DESCRIPTION OF THE TASK –
Set down exactly the lines from the first line of the records through the line that contains "Secure Payments", and leave every picture out.

Saved data entries –
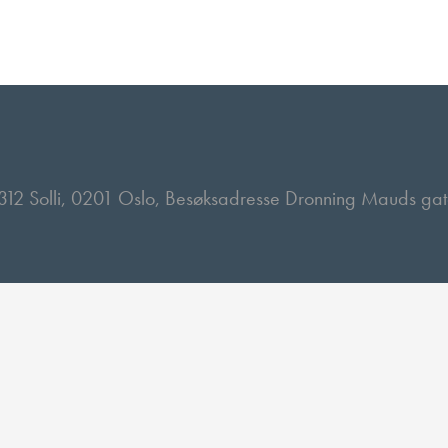
 2312 Solli, 0201 Oslo, Besøksadresse Dronning Mauds ga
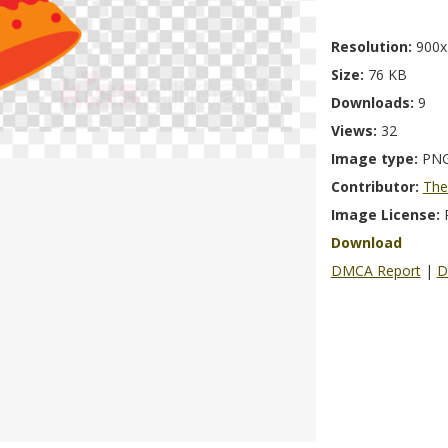
Resolution:
900x
Size:
76 KB
Downloads:
9
Views:
32
Image type:
PN
Contributor:
The
Image License:
Download
DMCA Report
|
D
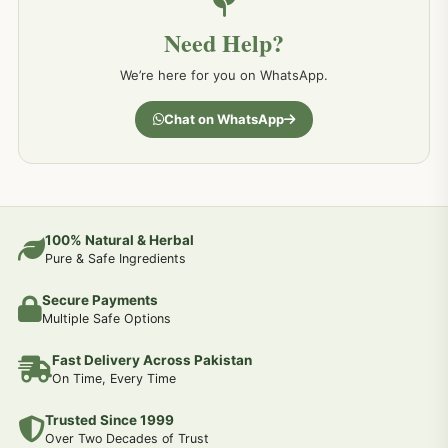
Need Help?
We’re here for you on WhatsApp.
Chat on WhatsApp
100% Natural & Herbal
Pure & Safe Ingredients
Secure Payments
Multiple Safe Options
Fast Delivery Across Pakistan
On Time, Every Time
Trusted Since 1999
Over Two Decades of Trust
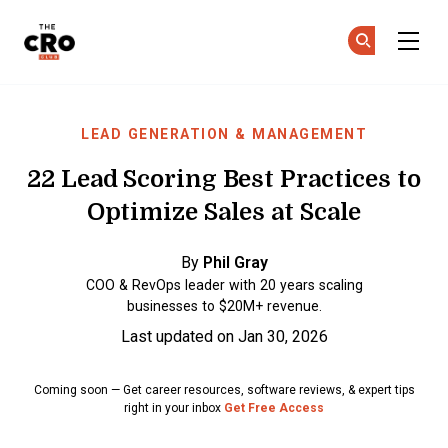
The CRO Club
Ge
Ge
Skip to main content
LEAD GENERATION & MANAGEMENT
22 Lead Scoring Best Practices to
Optimize Sales at Scale
By
Phil Gray
COO & RevOps leader with 20 years scaling
businesses to $20M+ revenue.
Last updated on Jan 30, 2026
Coming soon — Get career resources, software reviews, & expert tips
right in your inbox
Get Free Access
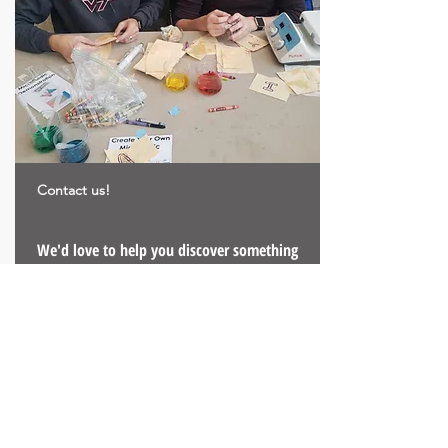
Contact us!
We'd love to help you discover something
new!
We can come visit, virtually visit, help with
implementing the activity yourself, or
develop new!
Email us!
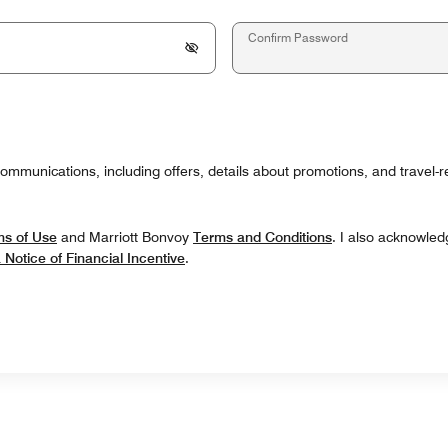
Confirm Password
communications, including offers, details about promotions, and travel-
ms of Use
and Marriott Bonvoy
Terms and Conditions
. I also acknowled
a Notice of Financial Incentive
.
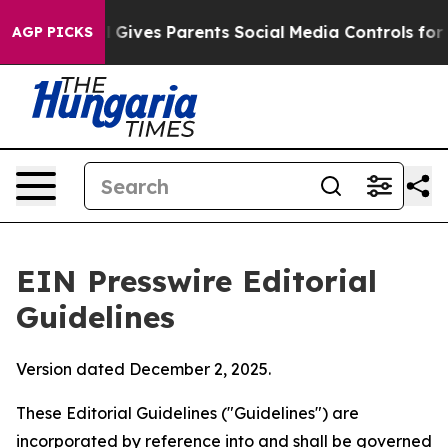
zil Gives Parents Social Media Controls for Their Kids
AGP PICKS
EIN Presswire Editorial
Guidelines
Version dated December 2, 2025.
These Editorial Guidelines ("Guidelines") are
incorporated by reference into and shall be governed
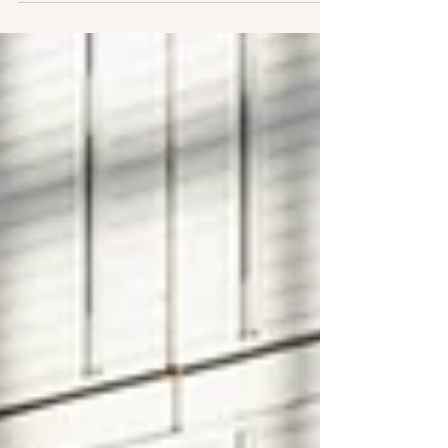
week I'm back. The only thing that changed here is
that more people are working, and all are much
busier, while back in Europe, the battery picture
looks different enough to warrant explaining what
changed and what it means for JR's fit. Three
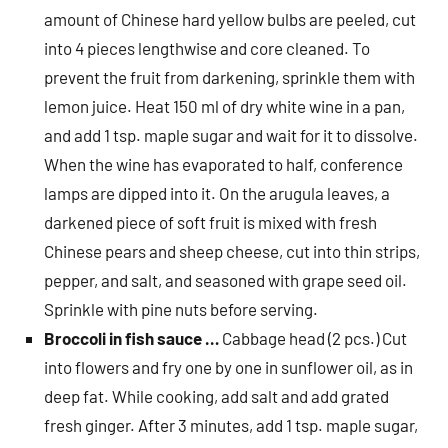
amount of Chinese hard yellow bulbs are peeled, cut
into 4 pieces lengthwise and core cleaned. To
prevent the fruit from darkening, sprinkle them with
lemon juice. Heat 150 ml of dry white wine in a pan,
and add 1 tsp. maple sugar and wait for it to dissolve.
When the wine has evaporated to half, conference
lamps are dipped into it. On the arugula leaves, a
darkened piece of soft fruit is mixed with fresh
Chinese pears and sheep cheese, cut into thin strips,
pepper, and salt, and seasoned with grape seed oil.
Sprinkle with pine nuts before serving.
Broccoli in fish sauce …
Cabbage head (2 pcs.) Cut
into flowers and fry one by one in sunflower oil, as in
deep fat. While cooking, add salt and add grated
fresh ginger. After 3 minutes, add 1 tsp. maple sugar,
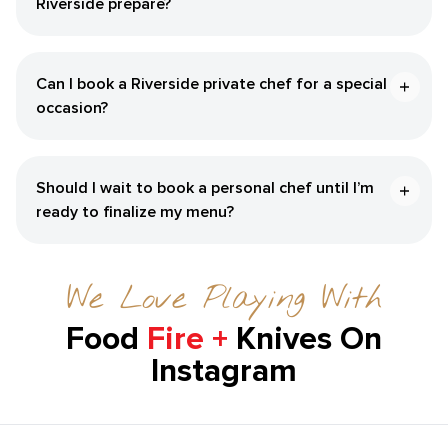
Riverside‌ prepare?
Can I book a ​Riverside‌ private chef for a special
occasion?
Should I wait to book a personal chef until I’m
ready to finalize my menu?
We Love Playing With
Food
Fire +
Knives On
Instagram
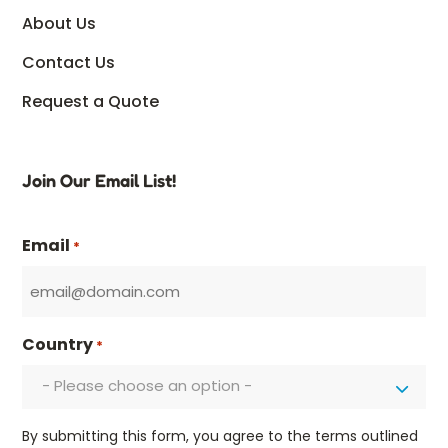
About Us
Contact Us
Request a Quote
Join Our Email List!
Email
*
Country
*
- Please choose an option -
By submitting this form, you agree to the terms outlined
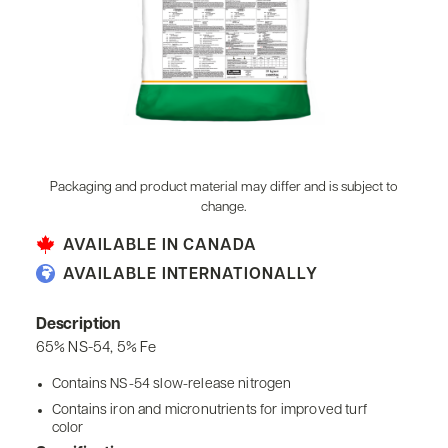
Packaging and product material may differ and is subject to
change.
AVAILABLE IN CANADA
AVAILABLE INTERNATIONALLY
Description
65% NS-54, 5% Fe
Contains NS-54 slow-release nitrogen
Contains iron and micronutrients for improved turf
color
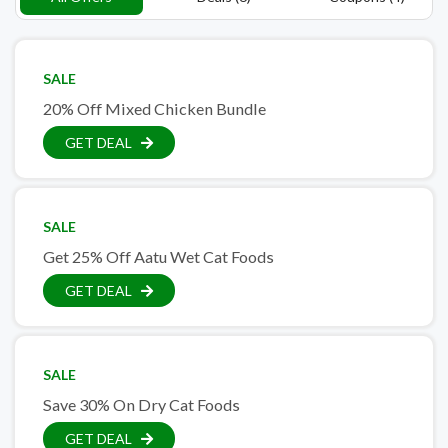
SALE
20% Off Mixed Chicken Bundle
GET DEAL
SALE
Get 25% Off Aatu Wet Cat Foods
GET DEAL
SALE
Save 30% On Dry Cat Foods
GET DEAL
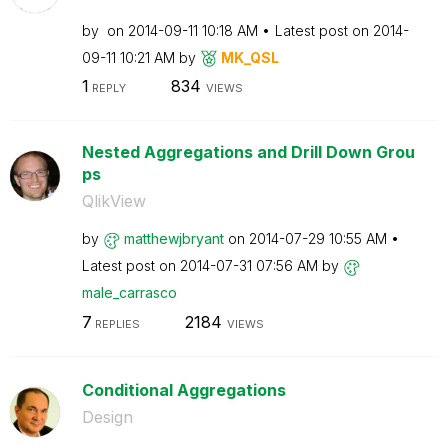
by
on
‎2014-09-11
10:18 AM
Latest post on
‎2014-
09-11
10:21 AM
by
MK_QSL
1
834
REPLY
VIEWS
Nested Aggregations and Drill Down Grou
ps
QlikView
by
matthewjbryant
on
‎2014-07-29
10:55 AM
Latest post on
‎2014-07-31
07:56 AM
by
male_carrasco
7
2184
REPLIES
VIEWS
Conditional Aggregations
Design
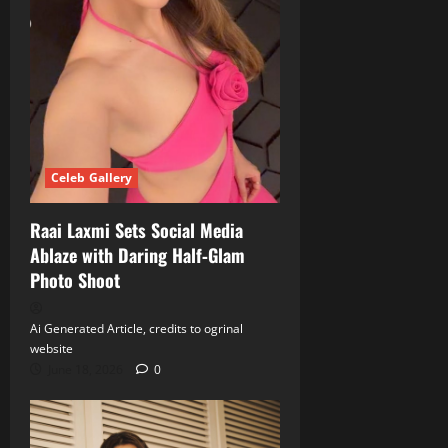
Celeb Gallery
Raai Laxmi Sets Social Media
Ablaze with Daring Half‑Glam
Photo Shoot
Ai Generated Article, credits to ogrinal
website
June 18, 2026
0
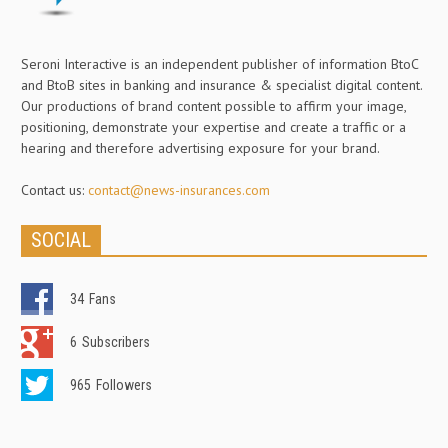
Seroni Interactive is an independent publisher of information BtoC
and BtoB sites in banking and insurance & specialist digital content.
Our productions of brand content possible to affirm your image,
positioning, demonstrate your expertise and create a traffic or a
hearing and therefore advertising exposure for your brand.
Contact us:
contact@news-insurances.com
SOCIAL
34
Fans
6
Subscribers
965
Followers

THE ANSWER –
 2312 Solli, 0201 Oslo, Besøksadresse Dronning Mauds ga
Resolution:
900x
Size:
76 KB
Downloads:
9
Views:
32
Image type:
PN
Contributor:
The
Image License:
Download
DMCA Report
|
D
Need Help?
We’re here for you on WhatsApp.
Chat on WhatsApp
100% Natural & Herbal
Pure & Safe Ingredients
Secure Payments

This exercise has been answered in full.